Structure-activity methods that consider the 3D structure of modeled compounds in spatial relation to one another are collectively known as 3-dimensional QSAR (3D-QSAR) methods. These methods attempt to identify spatially-localized features across a series of molecules that correlate with activity, and show needs for ligand binding and complementarity to a postulated receptor binding site. These procedures extend the QSAR approach in 3 dimensions by choosing manually or automatically, one particular geometry for each modeled compound and using the molecular scaffold, the pharmacophore, and/or the molecular field method for superimposition.
Quantitative structure-activity relationships (QSAR) have been used for decades in the development of relationships between physicochemical properties of chemical substances and their biological activities to obtain a reliable statistical model for prediction of the activities of new chemical entities. The fundamental principle underlying the formalism is that the difference in structural properties is responsible for the variations in biological activities of the compounds. In the classical QSAR studies, affinities of ligands to their binding sites, inhibition constants, rate constants, and other biological end points, with atomic, group or molecular properties such as lipophilicity, polarizability, electronic and steric properties or with certain structural features have been correlated. However such an approach has only a limited utility for designing a new molecule due to the lack of consideration of the 3D structure of the molecules. 3D-QSAR has emerged as a natural extension to the classical Hansch and Free-Wilson approaches, which exploits the three-dimensional properties of the ligands to predict their biological activities using robust chemometric techniques such as PLS, G/PLS, ANN etc. It has served as a valuable predictive tool in the design of pharmaceuticals and agrochemicals.

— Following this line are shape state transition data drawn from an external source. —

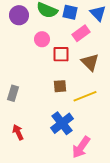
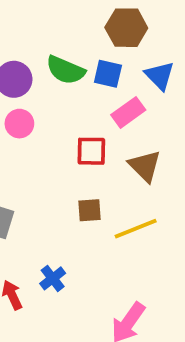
pink circle: (42, 39) -> (19, 124), moved
blue cross: (62, 123) -> (53, 278), moved, size x0.6

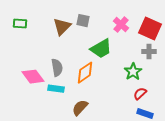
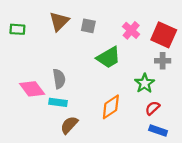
brown triangle: (62, 27) -> (59, 21), moved
orange diamond: (85, 73) -> (111, 107), moved
brown semicircle: (80, 108) -> (69, 125), moved

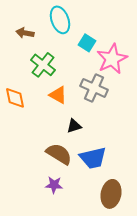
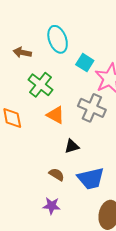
brown semicircle: (59, 154) -> (57, 174), size x0.6

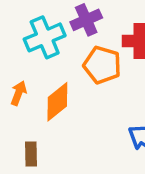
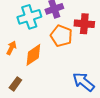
brown rectangle: (31, 154) -> (15, 84), turned 32

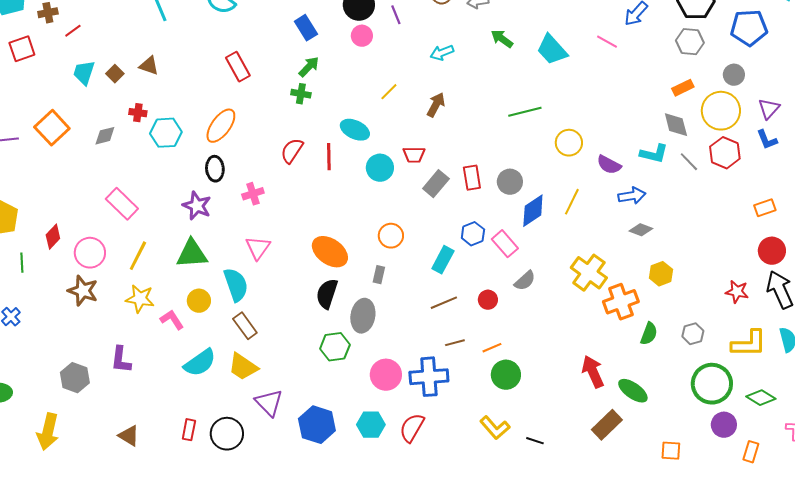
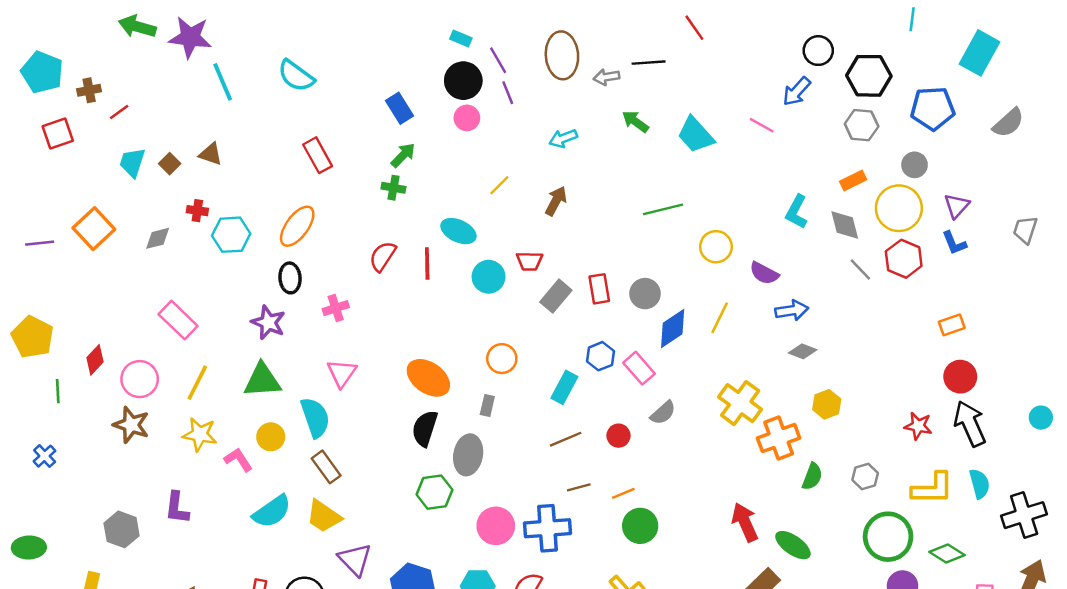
cyan L-shape: (654, 154) -> (797, 212), moved, turned 104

3D-QSAR focuses on nondynamic molecular representations even though in reality molecular configurations are dynamic and their shape can usually significantly fluctuate depending on the molecular environment. The drug receptor interactions can further cause conformational changes of both the interacting moieties that allow them to further adopt their shapes, for example, induced fit effect. Molecular dynamics is used in 4D-QSAR for the mapping of the space available for molecular shapes. The enormous number of conformers exploring different spatial regions in this method and the likelihood of the formation of the common 3D-patterns of a series of molecules is sought after to increase the chances for mapping a proper pharmacophore.
The underlying assumptions of 3D-QSAR methods are as follows:
- The modeled compound, and not its metabolites or other transformation products, is responsible for the biological effect.
- The proposed or modeled conformation is the bioactive one.
- All compounds are binding in the same way to the same site.
- The biological activity is largely explained by enthalpic processes (steric, electrostatic, hydrogen bonding, etc.).
- Entropic terms are similar for all compounds.
- The system is at equilibrium.
- Common solvent effects diffusion, transport, etc. apply to the studied molecules and thus are not considered.
In general, the objective of the 3D-QSAR procedures is to place molecules with common alignments in a 3D grid (or region), calculate interaction values for each grid point, and place the values for each point in a QSAR table. Then create an equation, based on PLS regression, to describe the relationship between the values and the reported activities, verify the predictive ability of the QSAR by cross-validation (and determine the optimal number of components), visualize the final QSAR model by plotting coefficients in the corresponding regions of space, and use the final QSAR equation to estimate the biological activity for other new compounds not included in the model.